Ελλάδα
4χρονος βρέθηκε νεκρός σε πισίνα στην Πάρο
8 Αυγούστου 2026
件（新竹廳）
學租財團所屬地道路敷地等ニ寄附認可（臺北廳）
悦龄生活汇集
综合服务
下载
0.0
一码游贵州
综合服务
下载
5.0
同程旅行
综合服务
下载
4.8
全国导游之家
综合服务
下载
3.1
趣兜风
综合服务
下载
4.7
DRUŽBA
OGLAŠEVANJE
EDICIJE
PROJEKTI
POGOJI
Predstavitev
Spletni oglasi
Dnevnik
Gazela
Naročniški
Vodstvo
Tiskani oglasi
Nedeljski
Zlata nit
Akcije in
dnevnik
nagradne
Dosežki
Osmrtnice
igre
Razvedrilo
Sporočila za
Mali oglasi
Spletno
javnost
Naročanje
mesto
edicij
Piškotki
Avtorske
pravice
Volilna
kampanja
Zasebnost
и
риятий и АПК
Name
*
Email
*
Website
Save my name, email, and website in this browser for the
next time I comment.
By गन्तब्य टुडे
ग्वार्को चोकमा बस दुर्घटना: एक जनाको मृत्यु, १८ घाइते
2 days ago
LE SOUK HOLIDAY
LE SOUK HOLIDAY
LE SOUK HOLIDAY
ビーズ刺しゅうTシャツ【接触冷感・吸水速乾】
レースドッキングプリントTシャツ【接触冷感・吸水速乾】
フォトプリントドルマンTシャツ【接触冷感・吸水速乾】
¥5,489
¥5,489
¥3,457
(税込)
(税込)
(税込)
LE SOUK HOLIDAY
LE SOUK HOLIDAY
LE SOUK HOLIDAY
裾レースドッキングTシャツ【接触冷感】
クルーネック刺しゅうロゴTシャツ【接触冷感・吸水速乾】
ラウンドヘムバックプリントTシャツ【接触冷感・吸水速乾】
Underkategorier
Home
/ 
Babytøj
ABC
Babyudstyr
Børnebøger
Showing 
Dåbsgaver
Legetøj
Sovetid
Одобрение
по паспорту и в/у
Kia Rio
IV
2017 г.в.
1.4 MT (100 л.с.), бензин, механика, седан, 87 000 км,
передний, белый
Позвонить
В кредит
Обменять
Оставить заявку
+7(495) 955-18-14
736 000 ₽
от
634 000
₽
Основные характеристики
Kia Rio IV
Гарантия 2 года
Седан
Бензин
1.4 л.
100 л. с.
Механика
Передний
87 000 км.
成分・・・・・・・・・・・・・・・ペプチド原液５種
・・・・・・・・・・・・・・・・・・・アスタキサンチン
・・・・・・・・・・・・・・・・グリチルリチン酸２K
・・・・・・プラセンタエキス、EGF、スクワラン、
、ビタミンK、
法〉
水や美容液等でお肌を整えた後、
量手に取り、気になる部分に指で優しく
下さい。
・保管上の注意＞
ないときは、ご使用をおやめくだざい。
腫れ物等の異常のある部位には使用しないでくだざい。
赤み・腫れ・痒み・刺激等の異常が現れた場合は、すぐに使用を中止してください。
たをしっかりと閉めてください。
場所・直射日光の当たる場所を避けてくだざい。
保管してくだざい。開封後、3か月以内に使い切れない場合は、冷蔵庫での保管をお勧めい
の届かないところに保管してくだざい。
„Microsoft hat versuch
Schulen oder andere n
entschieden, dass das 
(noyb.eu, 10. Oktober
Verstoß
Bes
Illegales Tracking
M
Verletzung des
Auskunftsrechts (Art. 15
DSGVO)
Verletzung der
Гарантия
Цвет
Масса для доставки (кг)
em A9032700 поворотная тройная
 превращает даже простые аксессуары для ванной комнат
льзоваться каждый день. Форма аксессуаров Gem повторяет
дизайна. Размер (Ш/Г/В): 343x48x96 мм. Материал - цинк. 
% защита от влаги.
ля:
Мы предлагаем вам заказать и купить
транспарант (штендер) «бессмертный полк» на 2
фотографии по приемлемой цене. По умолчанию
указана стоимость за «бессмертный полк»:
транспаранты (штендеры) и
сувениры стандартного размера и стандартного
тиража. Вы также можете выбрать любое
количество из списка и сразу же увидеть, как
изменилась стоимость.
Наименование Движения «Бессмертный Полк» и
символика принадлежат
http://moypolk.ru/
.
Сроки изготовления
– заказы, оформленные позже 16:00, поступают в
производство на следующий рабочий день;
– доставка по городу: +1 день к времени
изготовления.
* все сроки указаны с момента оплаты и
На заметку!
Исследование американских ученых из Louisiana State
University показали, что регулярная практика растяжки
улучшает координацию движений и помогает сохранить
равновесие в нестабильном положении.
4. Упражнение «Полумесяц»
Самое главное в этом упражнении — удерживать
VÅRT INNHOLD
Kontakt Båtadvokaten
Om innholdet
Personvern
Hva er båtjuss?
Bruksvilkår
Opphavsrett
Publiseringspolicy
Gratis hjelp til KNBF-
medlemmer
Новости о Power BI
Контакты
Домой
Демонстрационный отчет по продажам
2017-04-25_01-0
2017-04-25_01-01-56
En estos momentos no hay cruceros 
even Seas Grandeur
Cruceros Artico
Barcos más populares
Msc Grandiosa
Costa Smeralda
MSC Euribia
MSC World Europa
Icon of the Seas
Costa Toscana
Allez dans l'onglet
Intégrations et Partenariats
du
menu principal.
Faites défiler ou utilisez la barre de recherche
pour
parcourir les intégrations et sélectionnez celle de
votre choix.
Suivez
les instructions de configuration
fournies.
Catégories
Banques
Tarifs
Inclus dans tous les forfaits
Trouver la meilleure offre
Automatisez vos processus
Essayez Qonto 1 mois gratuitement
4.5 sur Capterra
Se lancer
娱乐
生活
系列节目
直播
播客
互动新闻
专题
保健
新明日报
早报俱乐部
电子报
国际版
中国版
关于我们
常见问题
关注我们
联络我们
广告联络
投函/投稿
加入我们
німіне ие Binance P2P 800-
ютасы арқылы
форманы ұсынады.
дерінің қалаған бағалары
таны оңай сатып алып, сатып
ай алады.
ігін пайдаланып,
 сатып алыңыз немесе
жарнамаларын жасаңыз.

*Problem to work on*: Find the word "dans" in the records, and report each line that has it.

*Solution below*:
Allez dans l'onglet
Inclus dans tous les forfaits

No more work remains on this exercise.